In dem Nahostkonflikt zwischen den arabischen Palästinensern und Israel (vor allem jüdische Bevölkerung) ging es immer um das Thema möglicher Staatsgrenzen, die immer strittig und ungeklärt waren. Zahlreiche Kriege wurden geführt, viele Palästinenser wurden aus Israel vertrieben und lebten wie Ismael Khatib in einfachen Flüchtlingslagern. Der gegenseitige Hass steigerte sich bis ins Unermessliche, israelische Zwangsansiedelungen mit jüdischen Siedlern in palästinensischen Gebieten wurden von den Palästinensern im Gegenzug mit Gewalt, etwa mit Selbstmordattentaten in Israel, gekontert. Ein ewiger Kreislauf der Gewalt, seit vielen Jahren.

Ein Krankenpfleger im Krankenhaus machte den Vater darauf aufmerksam, dass die Organe seines Sohnes gespendet werden konnten. Während viele hasserfüllte palästinensische Menschen Rache für Achmed schworen und mit Vergeltungsschlägen gegen Israel drohten, traf Ismael Khatib eine bemerkenswerte und weitreichende Entscheidung. Im größten Moment seines Schmerzes willigte er ein, dass israelische Kinder mit den Organen seines Sohnes gerettet werden konnten. Auf einmal hatte der Vater mit Anfeindungen aus den eigenen Reihen zu kämpfen, denn die Organe dem Feind zu überlassen, irritierte die Menschen. Aber Ismael Khatib wiederholte immer wieder den selben Satz: „Kinder sind nicht meine Feinde, sie tragen keine Schuld“.

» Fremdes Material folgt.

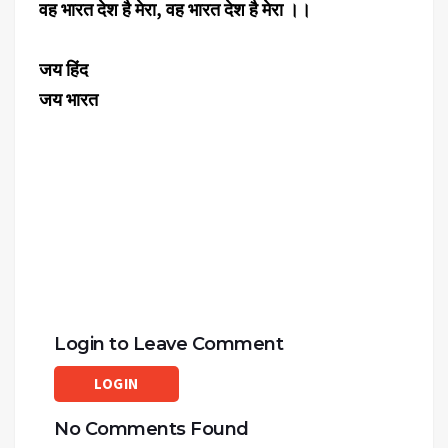
वह भारत देश है मेरा, वह भारत देश है मेरा ।।
जय हिंद
जय भारत
Login to Leave Comment
LOGIN
No Comments Found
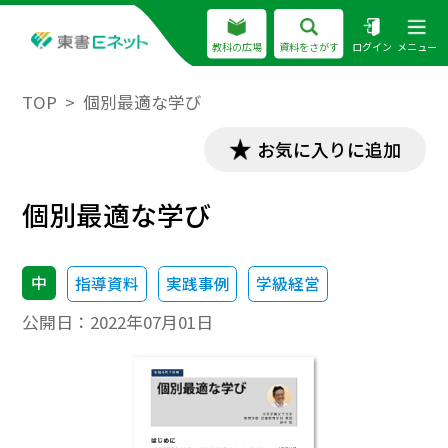
教科の広場
資料をさがす
ログイン
メニュー
TOP
個別最適な学び
お気に入りに追加
個別最適な学び
中
指導資料
実践事例
学級経営
公開日：
2022年07月01日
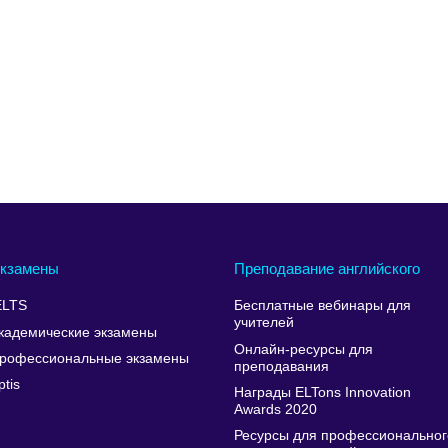
кзамены
Преподавание английского
ELTS
Бесплатные вебинары для
учителей
кадемические экзамены
Онлайн-ресурсы для
рофессиональные экзамены
преподавания
ptis
Награды ELTons Innovation
Awards 2020
Ресурсы для профессиональног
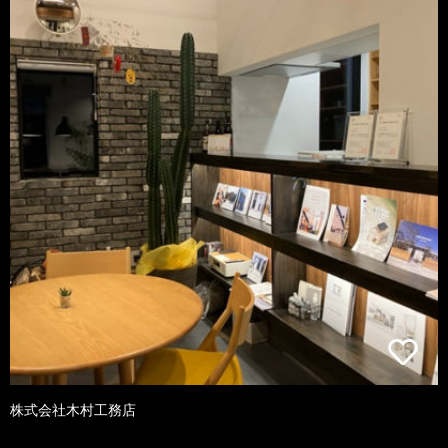
株式会社木村工務店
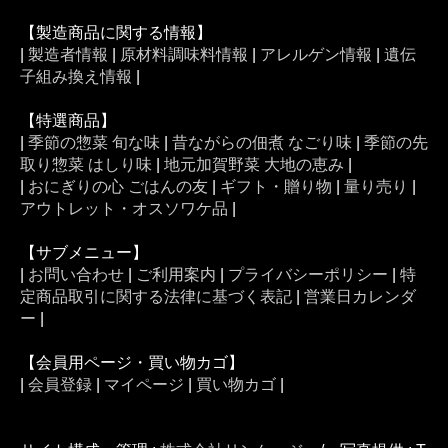
【製造商品に関する情報】
|
製造者情報
|
原材料調味料情報
|
アレルゲン情報
|
遺伝
子組み換え情報
|
【特選商品】
|
季節の惣菜 旬な味
|
昔ながらの佃煮 なごり味
|
季節の先
取り惣菜 はしり味
|
地元加賀野菜 大地の恵み
|
|
おにぎりの心 ごはんの友
|
ギフト・贈り物
|
量り売り
|
アウトレット・オスソワケ品
|
【サブメニュー】
|
お問い合わせ
|
ご利用案内
|
プライバシーポリシー
|
特
定商品取引に関する法律に基づく表記
|
営業日カレンダ
ー
|
【会員用ページ・買い物カゴ】
|
会員登録
|
マイページ
|
買い物カゴ
|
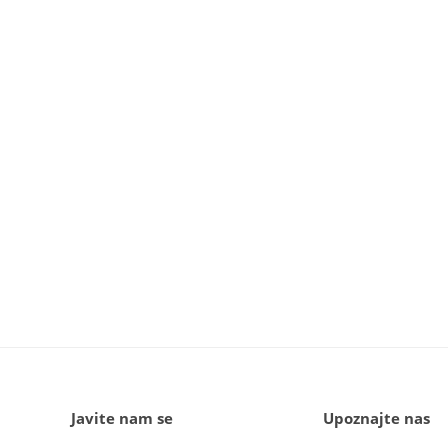
Javite nam se
Upoznajte nas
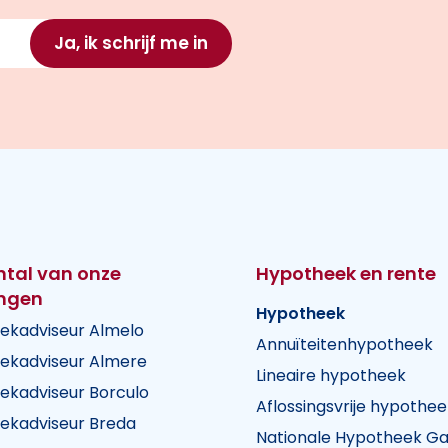
Ja, ik schrijf me in
ntal van onze
Hypotheek en rente
ingen
Hypotheek
ekadviseur Almelo
Annuïteitenhypotheek
ekadviseur Almere
Lineaire hypotheek
ekadviseur Borculo
Aflossingsvrije hypothee
ekadviseur Breda
Nationale Hypotheek Ga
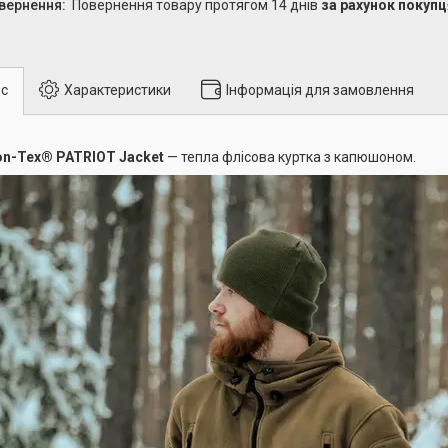
повернення товару протягом 14 днів
за рахунок покупц
с
Характеристики
Інформація для замовлення
on-Tex® PATRIOT Jacket
— тепла флісова куртка з капюшоном.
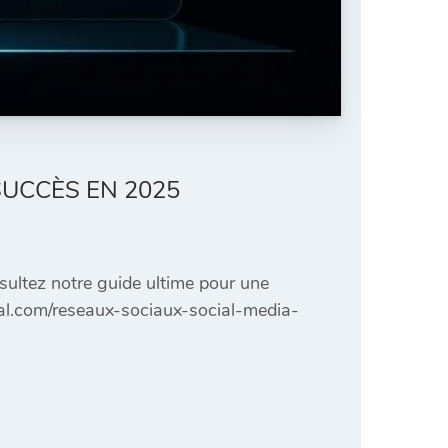
SUCCÈS EN 2025
sultez notre guide ultime pour une
tal.com/reseaux-sociaux-social-media-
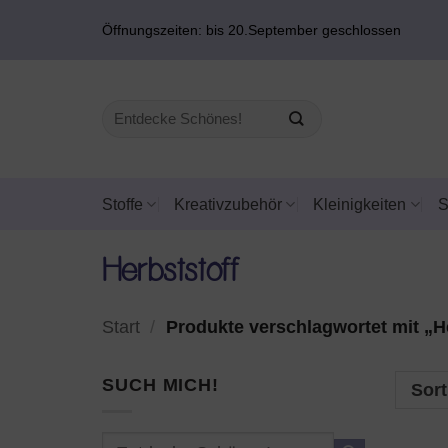
Zum
Öffnungszeiten: bis 20.September geschlossen
Inhalt
springen
Suchen
nach:
Stoffe
Kreativzubehör
Kleinigkeiten
Herbststoff
Start
/
Produkte verschlagwortet mit „H
SUCH MICH!
Sort
Suchen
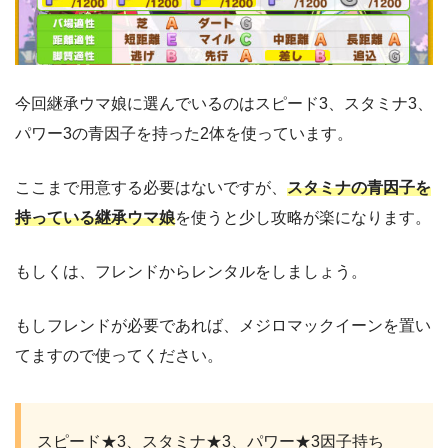
今回継承ウマ娘に選んでいるのはスピード3、スタミナ3、
パワー3の青因子を持った2体を使っています。
ここまで用意する必要はないですが、
スタミナの青因子を
持っている継承ウマ娘
を使うと少し攻略が楽になります。
もしくは、フレンドからレンタルをしましょう。
もしフレンドが必要であれば、メジロマックイーンを置い
てますので使ってください。
スピード★3、スタミナ★3、パワー★3因子持ち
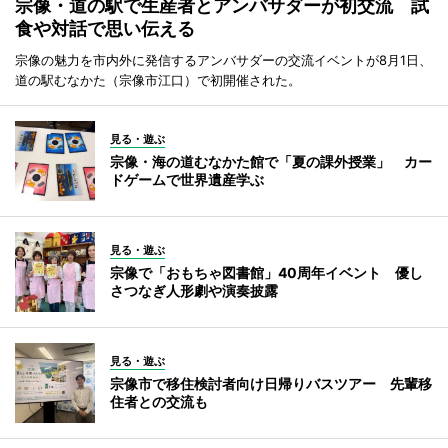
宗像・道の駅で生産者とアンバサダーが初交流 試
食や対話で思い伝える
宗像の魅力を市内外に発信するアンバサダーの交流イベントが8月1日、
道の駅むなかた（宗像市江口）で初開催された。
見る・遊ぶ
宗像・海の道むなかた館で「夏の課外授業」 カー
ドゲームで世界遺産学ぶ
見る・遊ぶ
宗像で「おもちゃ図書館」40周年イベント 優し
さつなぎ人形劇や演奏披露
見る・遊ぶ
宗像市で移住検討者向け日帰りバスツアー 先輩移
住者との交流も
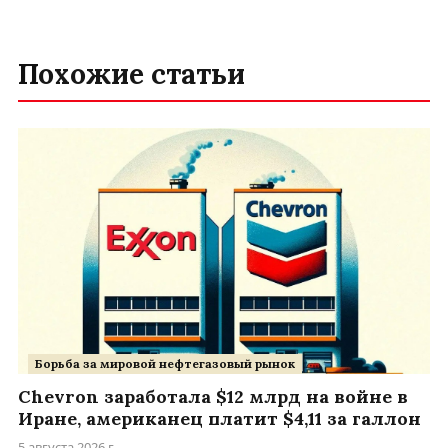
Похожие статьи
Борьба за мировой нефтегазовый рынок
Chevron заработала $12 млрд на войне в
Иране, американец платит $4,11 за галлон
5 августа 2026 г.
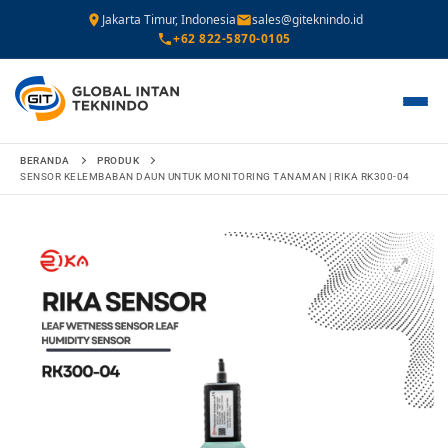
Jakarta Timur, Indonesia
sales@giteknindo.id
+62 822-5870-0105
Lompat
BERANDA
PRODUK
ke
SENSOR KELEMBABAN DAUN UNTUK MONITORING TANAMAN | RIKA RK300-04
konten
🔍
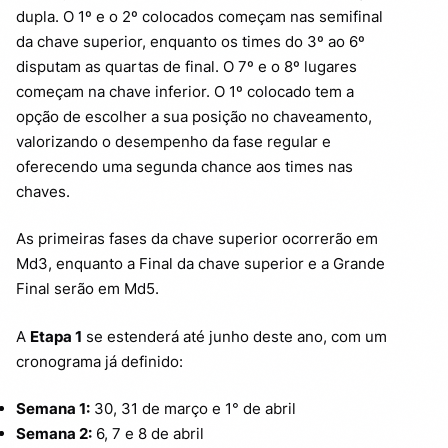
dupla. O 1º e o 2º colocados começam nas semifinal
da chave superior, enquanto os times do 3º ao 6º
disputam as quartas de final. O 7º e o 8º lugares
começam na chave inferior. O 1º colocado tem a
opção de escolher a sua posição no chaveamento,
valorizando o desempenho da fase regular e
oferecendo uma segunda chance aos times nas
chaves.
As primeiras fases da chave superior ocorrerão em
Md3, enquanto a Final da chave superior e a Grande
Final serão em Md5.
A
Etapa 1
se estenderá até junho deste ano, com um
cronograma já definido:
Semana 1:
30, 31 de março e 1° de abril
Semana 2:
6, 7 e 8 de abril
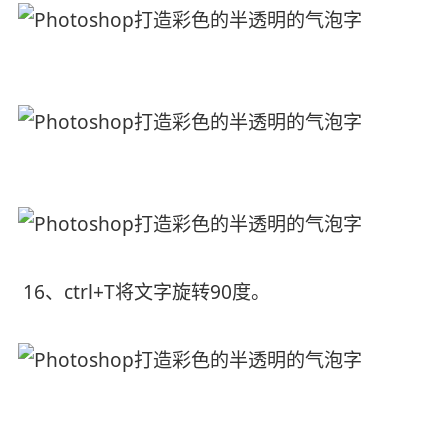
16、ctrl+T将文字旋转90度。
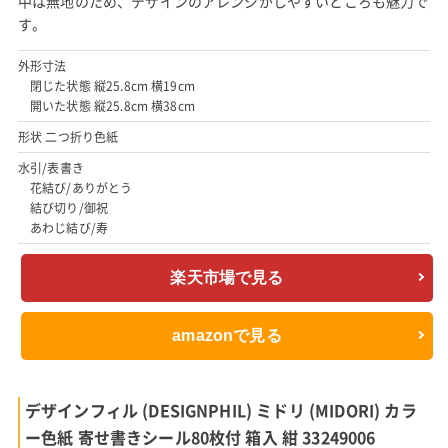
中は無地のため、デザインのアレンジがしやすいところも魅力で
す。
外形寸法
閉じた状態 縦25.8cm 横19cm
開いた状態 縦25.8cm 横38cm
形状 二つ折り色紙
水引/表書き
花結び/ありがとう
結び切り/御祝
あわじ結び/寿
楽天市場で見る
amazonで見る
デザインフィル (DESIGNPHIL) ミドリ (MIDORI) カラ
ー色紙 寄せ書きシール80枚付 箱入 紺 33249006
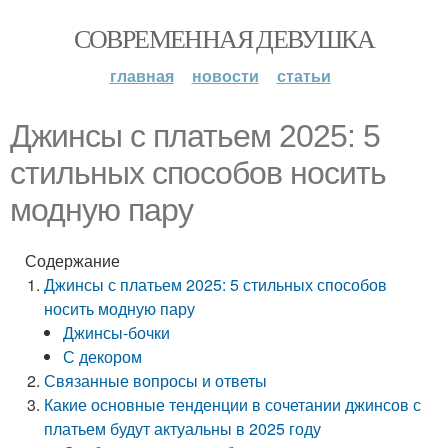
СОВРЕМЕННАЯ ДЕВУШКА
главная
новости
статьи
Джинсы с платьем 2025: 5
стильных способов носить
модную пару
Содержание
Джинсы с платьем 2025: 5 стильных способов
носить модную пару
Джинсы-бочки
С декором
Связанные вопросы и ответы
Какие основные тенденции в сочетании джинсов с
платьем будут актуальны в 2025 году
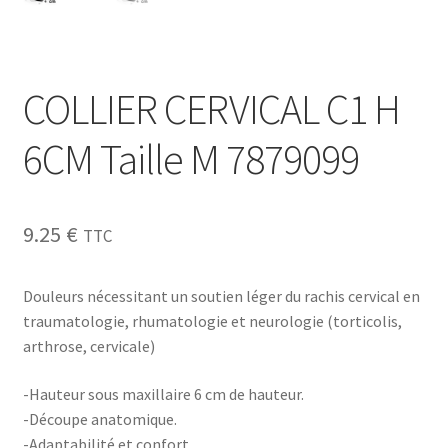
COLLIER CERVICAL C1 H
6CM Taille M 7879099
9.25
€
TTC
Douleurs nécessitant un soutien léger du rachis cervical en
traumatologie, rhumatologie et neurologie (torticolis,
arthrose, cervicale)
-Hauteur sous maxillaire 6 cm de hauteur.
-Découpe anatomique.
-Adaptabilité et confort.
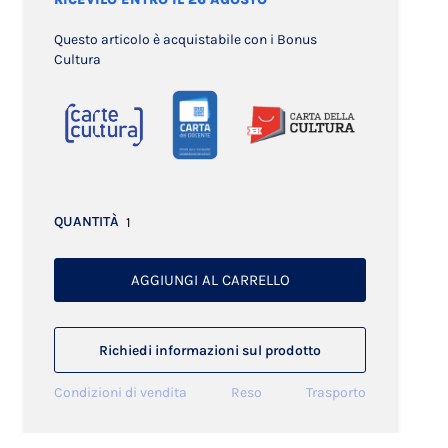
Questo articolo è acquistabile con i Bonus
Cultura
QUANTITÀ
AGGIUNGI AL CARRELLO
Richiedi informazioni sul prodotto
Condizioni di vendita
Reso
Trasporto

Ismael Khatib: „Viele Israelis hätten es lieber gehabt, ich hätte mich in die Luft gesprengt, die Organspende hat sie mehr durcheinander gebracht, als wenn ich ein Terrorist wäre. Die Welt soll wissen, dass auch wir Palästinenser das Leben lieben und unsere Kinder“

Fünf israelische Kinder führen heute durch die mutige Entscheidung des Vaters und durch die Spenden von Herz, Nieren, Leber und Lunge ein sorgenfreies Leben. Später besuchte Ismael Khatib einige der geretteten Kinder in Israel, welche nun wohlauf und gesund waren. In ihnen lebte sein Sohn weiter, darin war sich der Vater sicher, auch wenn es sich um „feindliche“ Kinder handelte.

Die Geschichte des Palästinensers Ismael Khatib aus Jenin, der die Organe seines von israelischen Soldaten erschossenen Sohnes an israelische Kinder spendete, erlangte internationales Interesse und wurde sogar verfilmt. Er kämpfte nicht mit Gewalt gegen seine Feinde, sondern mit einer noch viel mächtigeren Waffe: der Menschlichkeit. Selbst der größte Hass hatte gegen diese großherzige Tat nicht den Funken einer Chance.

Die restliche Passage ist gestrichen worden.